(Stored data entries)
+++

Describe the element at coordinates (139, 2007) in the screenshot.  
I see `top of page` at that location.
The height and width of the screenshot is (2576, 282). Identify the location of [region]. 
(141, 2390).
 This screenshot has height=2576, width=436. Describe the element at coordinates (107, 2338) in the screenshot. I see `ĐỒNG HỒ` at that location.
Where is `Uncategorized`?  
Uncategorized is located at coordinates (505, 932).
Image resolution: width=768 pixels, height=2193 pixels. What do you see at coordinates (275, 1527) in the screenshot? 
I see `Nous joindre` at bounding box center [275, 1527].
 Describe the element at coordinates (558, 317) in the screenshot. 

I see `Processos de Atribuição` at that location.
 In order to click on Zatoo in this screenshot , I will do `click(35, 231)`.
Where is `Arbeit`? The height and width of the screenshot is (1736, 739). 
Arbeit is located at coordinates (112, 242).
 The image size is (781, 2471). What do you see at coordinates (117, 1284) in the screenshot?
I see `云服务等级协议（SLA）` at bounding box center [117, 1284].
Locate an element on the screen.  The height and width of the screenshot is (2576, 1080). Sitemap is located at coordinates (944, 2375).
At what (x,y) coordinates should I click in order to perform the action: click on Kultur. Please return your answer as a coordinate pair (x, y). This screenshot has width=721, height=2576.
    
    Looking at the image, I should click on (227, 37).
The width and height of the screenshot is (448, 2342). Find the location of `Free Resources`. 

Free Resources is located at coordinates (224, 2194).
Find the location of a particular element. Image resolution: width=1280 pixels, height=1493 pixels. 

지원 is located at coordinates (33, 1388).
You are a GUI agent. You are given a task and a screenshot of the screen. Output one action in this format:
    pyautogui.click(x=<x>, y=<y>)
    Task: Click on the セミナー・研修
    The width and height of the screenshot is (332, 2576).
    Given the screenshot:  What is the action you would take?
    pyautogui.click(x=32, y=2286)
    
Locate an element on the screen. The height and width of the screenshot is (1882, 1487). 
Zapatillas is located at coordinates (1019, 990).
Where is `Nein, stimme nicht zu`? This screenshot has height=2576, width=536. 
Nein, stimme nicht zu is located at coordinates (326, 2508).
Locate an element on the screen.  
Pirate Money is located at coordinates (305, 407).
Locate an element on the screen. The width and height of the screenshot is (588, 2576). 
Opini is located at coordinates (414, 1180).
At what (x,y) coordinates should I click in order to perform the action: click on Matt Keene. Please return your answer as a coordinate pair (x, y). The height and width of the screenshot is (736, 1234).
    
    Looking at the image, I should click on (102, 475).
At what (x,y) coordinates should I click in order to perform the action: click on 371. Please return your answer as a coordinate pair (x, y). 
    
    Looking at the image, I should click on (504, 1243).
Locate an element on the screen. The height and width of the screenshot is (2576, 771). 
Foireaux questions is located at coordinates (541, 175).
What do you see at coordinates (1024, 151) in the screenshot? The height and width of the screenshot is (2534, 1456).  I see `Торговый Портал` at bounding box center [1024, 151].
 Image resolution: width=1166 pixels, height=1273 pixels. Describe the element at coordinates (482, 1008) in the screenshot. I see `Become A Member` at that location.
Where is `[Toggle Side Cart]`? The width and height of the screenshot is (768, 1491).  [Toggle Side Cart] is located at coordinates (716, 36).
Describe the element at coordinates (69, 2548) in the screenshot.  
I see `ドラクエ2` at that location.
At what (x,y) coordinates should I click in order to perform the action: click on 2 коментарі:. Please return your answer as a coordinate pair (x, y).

+++

> **The task**: Above are some records. Print them all exactly.

> **Response box**:
Describe the element at coordinates (139, 2007) in the screenshot.  
I see `top of page` at that location.
The height and width of the screenshot is (2576, 282). Identify the location of [region]. 
(141, 2390).
 This screenshot has height=2576, width=436. Describe the element at coordinates (107, 2338) in the screenshot. I see `ĐỒNG HỒ` at that location.
Where is `Uncategorized`?  
Uncategorized is located at coordinates (505, 932).
Image resolution: width=768 pixels, height=2193 pixels. What do you see at coordinates (275, 1527) in the screenshot? 
I see `Nous joindre` at bounding box center [275, 1527].
 Describe the element at coordinates (558, 317) in the screenshot. 

I see `Processos de Atribuição` at that location.
 In order to click on Zatoo in this screenshot , I will do `click(35, 231)`.
Where is `Arbeit`? The height and width of the screenshot is (1736, 739). 
Arbeit is located at coordinates (112, 242).
 The image size is (781, 2471). What do you see at coordinates (117, 1284) in the screenshot?
I see `云服务等级协议（SLA）` at bounding box center [117, 1284].
Locate an element on the screen.  The height and width of the screenshot is (2576, 1080). Sitemap is located at coordinates (944, 2375).
At what (x,y) coordinates should I click in order to perform the action: click on Kultur. Please return your answer as a coordinate pair (x, y). This screenshot has width=721, height=2576.
    
    Looking at the image, I should click on (227, 37).
The width and height of the screenshot is (448, 2342). Find the location of `Free Resources`. 

Free Resources is located at coordinates (224, 2194).
Find the location of a particular element. Image resolution: width=1280 pixels, height=1493 pixels. 

지원 is located at coordinates (33, 1388).
You are a GUI agent. You are given a task and a screenshot of the screen. Output one action in this format:
    pyautogui.click(x=<x>, y=<y>)
    Task: Click on the セミナー・研修
    The width and height of the screenshot is (332, 2576).
    Given the screenshot:  What is the action you would take?
    pyautogui.click(x=32, y=2286)
    
Locate an element on the screen. The height and width of the screenshot is (1882, 1487). 
Zapatillas is located at coordinates (1019, 990).
Where is `Nein, stimme nicht zu`? This screenshot has height=2576, width=536. 
Nein, stimme nicht zu is located at coordinates (326, 2508).
Locate an element on the screen.  
Pirate Money is located at coordinates (305, 407).
Locate an element on the screen. The width and height of the screenshot is (588, 2576). 
Opini is located at coordinates (414, 1180).
At what (x,y) coordinates should I click in order to perform the action: click on Matt Keene. Please return your answer as a coordinate pair (x, y). The height and width of the screenshot is (736, 1234).
    
    Looking at the image, I should click on (102, 475).
At what (x,y) coordinates should I click in order to perform the action: click on 371. Please return your answer as a coordinate pair (x, y). 
    
    Looking at the image, I should click on (504, 1243).
Locate an element on the screen. The height and width of the screenshot is (2576, 771). 
Foireaux questions is located at coordinates (541, 175).
What do you see at coordinates (1024, 151) in the screenshot? The height and width of the screenshot is (2534, 1456).  I see `Торговый Портал` at bounding box center [1024, 151].
 Image resolution: width=1166 pixels, height=1273 pixels. Describe the element at coordinates (482, 1008) in the screenshot. I see `Become A Member` at that location.
Where is `[Toggle Side Cart]`? The width and height of the screenshot is (768, 1491).  [Toggle Side Cart] is located at coordinates (716, 36).
Describe the element at coordinates (69, 2548) in the screenshot.  
I see `ドラクエ2` at that location.
At what (x,y) coordinates should I click in order to perform the action: click on 2 коментарі:. Please return your answer as a coordinate pair (x, y).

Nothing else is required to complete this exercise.